Multnomah County’s Board of Commissioners unanimously adopted a budget on Thursday for the upcoming fiscal year that is stable, thanks to years of tough financial decisions by the board and sacrifices by county employees.
“This is an exciting year for me, Chair Jeff Cogen said before the board voted 5-0 to approve the budget for fiscal year 2014. “This is the first time in 13 years we’re not cutting our budget.”
In addition to the board’s tough budget decisions -- and smart financial choices -- in past years as well as county employees’ frozen pay two of the last four years, Cogen also cited voters’ strong support last fall of a Library District as a key factor in the ability of the budget starting July 1 to protect vulnerable residents, operate government more efficiently, and make crucial investments in the county’s future.

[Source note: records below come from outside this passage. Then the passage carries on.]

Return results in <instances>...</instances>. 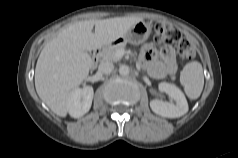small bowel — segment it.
Masks as SVG:
<instances>
[{
	"instance_id": "small-bowel-1",
	"label": "small bowel",
	"mask_w": 238,
	"mask_h": 158,
	"mask_svg": "<svg viewBox=\"0 0 238 158\" xmlns=\"http://www.w3.org/2000/svg\"><path fill=\"white\" fill-rule=\"evenodd\" d=\"M139 61L155 79L172 77L177 72L175 53L171 47H164L157 51L151 44H146L141 51Z\"/></svg>"
}]
</instances>
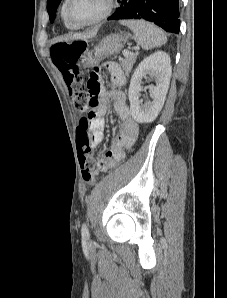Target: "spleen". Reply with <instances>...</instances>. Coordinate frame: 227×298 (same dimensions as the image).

“None of these things could have happened without a huge pulling together of the people at Multnomah County,” Cogen said, adding that the fiscal year 2014 budget also makes up for spending cuts from the city and from the federal sequester.
The new voter-approved Library District also adopted its first budget, a plan that will allow all library branches both to restore seven-days-a-week services and continue their extensive outreach to families and seniors.
“This represents such a step forward for the library,” said Commissioner Judy Shiprack, “it represents such a step forward for this board.”